En 2007, je lançais mon premier blog. Portant d'abord le nom de Lambeaux d'une civilisation décadente, il fut renommé par la suite Nécropolis - Lambeaux d'humanité. À l'image de ces mots, le thème en était très noir et l'écrit sombrait invariablement dans un pessimisme profond. Seuls survivants de ce temps, quelques textes et la photo mise en scène ci-dessous (véritable image du blog de l'époque).




Parmi les écrits de Nécropolis, Derrière la vitre est un texte des plus défaitistes quant à notre avenir face à ce que l'on appelait il n'y a même pas vingt ans les "nouvelles technologies", et qui font aujourd'hui partie de notre quotidien comme si elles avaient toujours été présentes aux côtés de l'homme, depuis les temps les plus reculés... Mais au final, n'y aurait-il pas un fond de vérité dans cette dernière pensée ? Tout ce que l'humanité vit aujourd'hui de "progrès" - et tout ce qu'elle vivra par la suite -, n'était-il pas déjà présent en germes chez l'homme de Cro Magnon ? Dans cette étincelle d'intelligence jaillissant de la frappe de deux silex ?... Voyage dans la démence profonde du monde virtuel : Derrière la vitre...

Y a-t-il quelqu’un derrière la vitre ? Quelqu’un pour répondre à nos attentes, à nos espoirs, à nos cris, quelqu’un, quelqu’un doté d’une intelligence, un être vivant, un humain, un semblable, semblable autre que machines, semblable à ce que je suis : doté d'une peau, d'un corps, de viscères, d'un cerveau ? Une autre intelligence que moi, mais semblable à moi, là, juste derrière la vitre, juste derrière la vitre? Y a-t-il quelqu’un ?

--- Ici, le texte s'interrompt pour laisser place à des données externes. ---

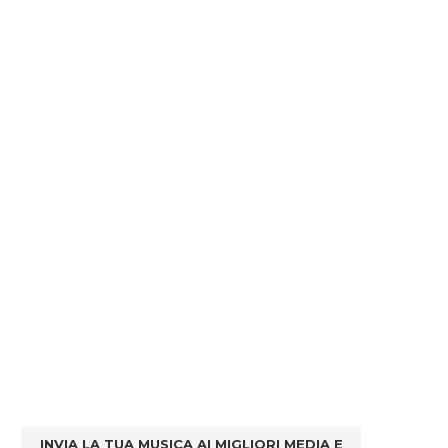
INVIA LA TUA MUSICA AI MIGLIORI MEDIA E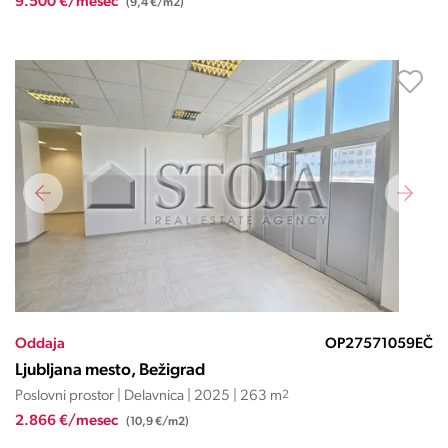
9.500 €/mesec
(9,4 €/m2)
Oddaja
OP27571059EČ
Ljubljana mesto, Bežigrad
Poslovni prostor | Delavnica | 2025 | 263 m
2
2.866 €/mesec
(10,9 €/m2)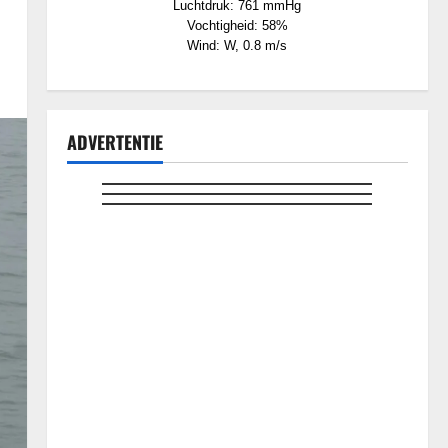
Luchtdruk: 761 mmHg
Vochtigheid: 58%
Wind: W, 0.8 m/s
ADVERTENTIE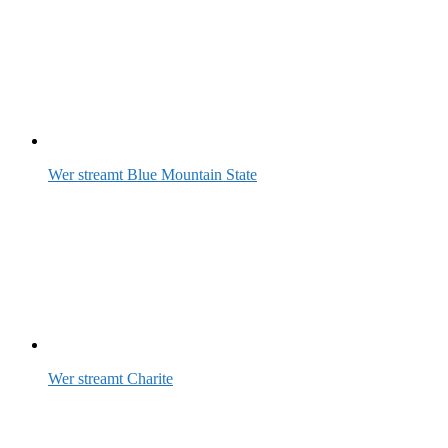
Wer streamt Blue Mountain State
Wer streamt Charite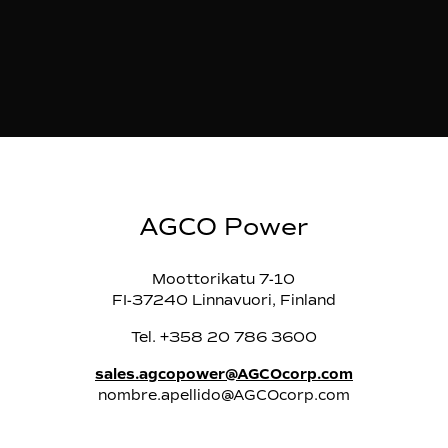
AGCO Power
Moottorikatu 7-10
FI-37240 Linnavuori, Finland
Tel. +358 20 786 3600
sales.agcopower@AGCOcorp.com
nombre.apellido@AGCOcorp.com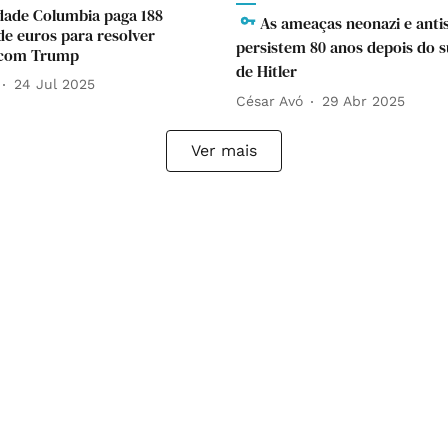
dade Columbia paga 188
As ameaças neonazi e anti
de euros para resolver
persistem 80 anos depois do s
o com Trump
de Hitler
24 Jul 2025
César Avó
29 Abr 2025
Ver mais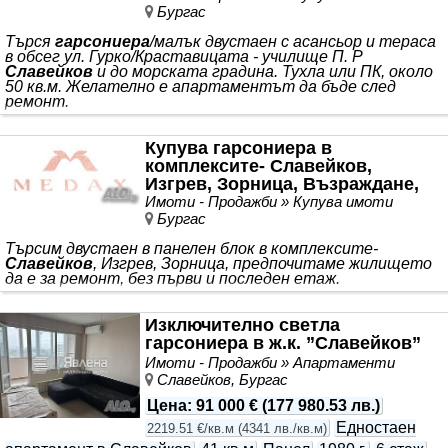
Бургас
Търся
гарсониера
/малък двустаен с асансьор и тераса
в обсег ул. Гурко/Краставицата - училище П. Р
Славейков
и до морската градина. Тухла или ПК, около
50 кв.м. Желателно е апартаментът да бъде след
ремонт.
Купува гарсониера в
комплексите- Славейков,
Изгрев, Зорница, Възраждане,
Бр. Миладинови, М. рудник
Имоти - Продажби » Купува имоти
Бургас
Търсим двустаен в панелен блок в комплексите-
Славейков
, Изгрев, Зорница, предпочитаме жилището
да е за ремонт, без първи и последен етаж.
Изключително светла
гарсониера в ж.к. ”Славейков”
Имоти - Продажби » Апартаменти
Славейков, Бургас
Цена
:
91 000 €
(
177 980.53 лв.
)
Едностаен
2219.51 €/кв.м
(
4341 лв./кв.м
)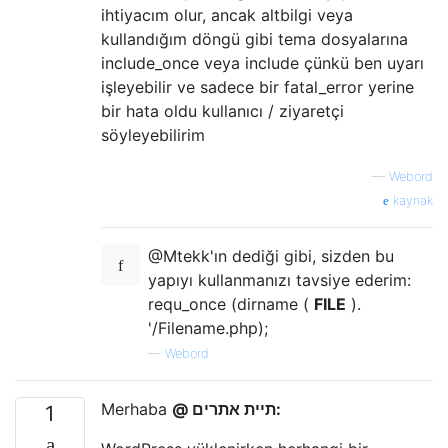
ihtiyacım olur, ancak altbilgi veya
kullandığım döngü gibi tema dosyalarına
include_once veya include çünkü ben uyarı
işleyebilir ve sadece bir fatal_error yerine
bir hata oldu kullanıcı / ziyaretçi
söyleyebilirim
—
Webord
kaynak
@Mtekk'ın dediği gibi, sizden bu
yapıyı kullanmanızı tavsiye ederim:
requ_once (dirname (
FILE
).
'/Filename.php);
—
Webord
Merhaba
@ תיית אתרים:
1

Depuis combien d’années déjà nous enfermons-nous face à cette paroi de verre ?  La toile fait tant partie de notre quotidien maintenant, qu’elle semble avoir toujours été là. Pourtant, elle a pénétré nos foyers voici seulement un peu plus de dix ans. Ce n’est pas vieux mais qui, après y avoir goûté, pourrait depuis lors s’en séparer ?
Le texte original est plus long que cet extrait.